Les États-Unis, la France et le Royaume-Uni ont mené samedi des frappes ciblées contre la Syrie pour punir le régime de Bachar al-Assad accusé par Donald Trump d’avoir mené des attaques chimiques «monstrueuses».

Donald Trump a fait l’annonce des frappes depuis la Maison-Blanche.

REUTERS

Au moment même où le président américain s’exprimait depuis la Maison-Blanche, des détonations étaient entendues à Damas, marquant un nouveau chapitre dans ce pays ravagé par une guerre sanglante qui dure depuis sept ans.

Selon un correspondant de l’AFP sur place, plusieurs explosions successives ont été entendues suivies par des bruits d’avions tandis que des colonnes de fumée s’élevaient du nord-est de la ville.

«J’ai ordonné aux forces armées des États-Unis de lancer des frappes de précision sur des cibles associées aux capacités du dictateur syrien Bachar al-Assad en matière d’armes chimiques», a lancé M. Trump.

«Une opération combinée est désormais en cours avec la France et le Royaume-Uni, nous les remercions tous les deux», a-t-il ajouté.

La défense anti-aérienne syrienne est entrée en action contre «l’agression américaine, britannique et française», a rapporté la télévision d’État syrienne.

Le régime syrien a jugé que cette opération militaire constituait une violation «flagrante» du droit international et était «vouée à l’échec».

La Russie, soutien indéfectible du régime de Damas, a vivement réagi par la voix de son ambassadeur aux États-Unis, Anatoli Antonov. «Nos mises en garde n’ont pas été entendues», a-t-il estimé, jugeant que ces frappes étaient une «insulte» au président russe Vladimir Poutine.

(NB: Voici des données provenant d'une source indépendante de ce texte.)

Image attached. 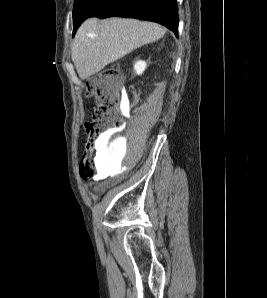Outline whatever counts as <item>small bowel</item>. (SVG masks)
<instances>
[{
	"instance_id": "1",
	"label": "small bowel",
	"mask_w": 267,
	"mask_h": 298,
	"mask_svg": "<svg viewBox=\"0 0 267 298\" xmlns=\"http://www.w3.org/2000/svg\"><path fill=\"white\" fill-rule=\"evenodd\" d=\"M118 134H119L118 131L113 130V131L108 132V133L105 135V138H106V140L111 141V140L115 139V138L117 137Z\"/></svg>"
}]
</instances>
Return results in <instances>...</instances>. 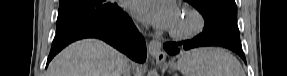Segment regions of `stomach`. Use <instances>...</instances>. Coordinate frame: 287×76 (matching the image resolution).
<instances>
[{
	"label": "stomach",
	"instance_id": "1",
	"mask_svg": "<svg viewBox=\"0 0 287 76\" xmlns=\"http://www.w3.org/2000/svg\"><path fill=\"white\" fill-rule=\"evenodd\" d=\"M170 67H171L172 69H179L178 63H171V64H170Z\"/></svg>",
	"mask_w": 287,
	"mask_h": 76
}]
</instances>
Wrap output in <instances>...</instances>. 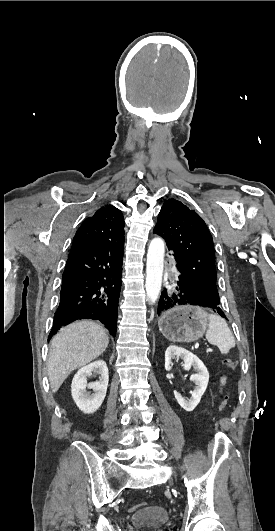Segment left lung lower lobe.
I'll list each match as a JSON object with an SVG mask.
<instances>
[{"mask_svg":"<svg viewBox=\"0 0 275 531\" xmlns=\"http://www.w3.org/2000/svg\"><path fill=\"white\" fill-rule=\"evenodd\" d=\"M154 232L158 234L155 230ZM178 305H197V306H204L191 296H189L184 287L180 284L175 288L174 291H168L167 289H164L161 293L159 302H158V308H157V314L161 315L166 310H169L175 306ZM216 309L217 313L220 314L222 317L226 318L223 311L220 308L217 307H210ZM227 319V318H226Z\"/></svg>","mask_w":275,"mask_h":531,"instance_id":"0a47b994","label":"left lung lower lobe"}]
</instances>
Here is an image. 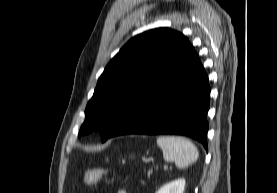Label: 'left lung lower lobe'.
I'll list each match as a JSON object with an SVG mask.
<instances>
[{
	"mask_svg": "<svg viewBox=\"0 0 277 193\" xmlns=\"http://www.w3.org/2000/svg\"><path fill=\"white\" fill-rule=\"evenodd\" d=\"M208 76L194 51L167 80L143 98L109 138L126 134H175L207 145Z\"/></svg>",
	"mask_w": 277,
	"mask_h": 193,
	"instance_id": "0a47b994",
	"label": "left lung lower lobe"
}]
</instances>
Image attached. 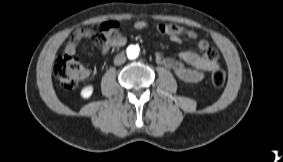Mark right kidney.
<instances>
[{
	"mask_svg": "<svg viewBox=\"0 0 283 162\" xmlns=\"http://www.w3.org/2000/svg\"><path fill=\"white\" fill-rule=\"evenodd\" d=\"M93 93V86H86L81 90V97L84 99H88Z\"/></svg>",
	"mask_w": 283,
	"mask_h": 162,
	"instance_id": "1",
	"label": "right kidney"
}]
</instances>
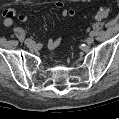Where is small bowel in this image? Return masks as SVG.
<instances>
[{
    "mask_svg": "<svg viewBox=\"0 0 119 119\" xmlns=\"http://www.w3.org/2000/svg\"><path fill=\"white\" fill-rule=\"evenodd\" d=\"M55 7L59 10H61L62 15L65 17H73L74 11L71 9L64 8V3L61 1H57L55 3ZM15 16V10L12 8H8L3 11V17H4V26L10 27L13 24V17ZM18 19L21 22H26L27 17L25 15H20ZM62 39L60 37L58 38H50L48 41V47L51 51H55L61 44Z\"/></svg>",
    "mask_w": 119,
    "mask_h": 119,
    "instance_id": "obj_1",
    "label": "small bowel"
}]
</instances>
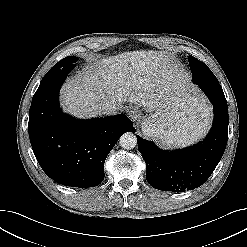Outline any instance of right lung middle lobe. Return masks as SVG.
I'll use <instances>...</instances> for the list:
<instances>
[{"label":"right lung middle lobe","mask_w":247,"mask_h":247,"mask_svg":"<svg viewBox=\"0 0 247 247\" xmlns=\"http://www.w3.org/2000/svg\"><path fill=\"white\" fill-rule=\"evenodd\" d=\"M78 61V58L75 56H68L61 61H59L57 64H55L50 70H56L61 68H68L72 69L75 66V62Z\"/></svg>","instance_id":"right-lung-middle-lobe-1"}]
</instances>
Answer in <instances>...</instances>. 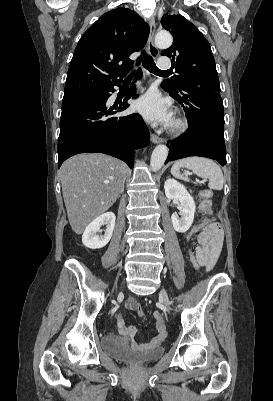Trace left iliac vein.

Sont visées avec différents types de bombes des cibles multiples, notamment des infrastructures de production chimique, ont dit des responsables américains, précisant que des missiles de croisière Tomahawk ont notamment été utilisés.

AP

 

 

Pas de pertes américaines

Selon le général Joe Dunford, chef d’état-major américain, les forces occidentales ont visé samedi à 1h, trois cibles liées au programme d’armement chimique syrien, l’une près de Damas et les deux autres dans la région de Homs, dans le centre de la Syrie.

Il a précisé qu’aucune autre opération militaire visant la Syrie n’est prévue à ce stade.

Selon lui, les alliés ont pris soin d’éviter de toucher les forces russes, massivement présentes dans le pays, mais que Moscou n’avait pas été averti à l’avance des cibles choisies.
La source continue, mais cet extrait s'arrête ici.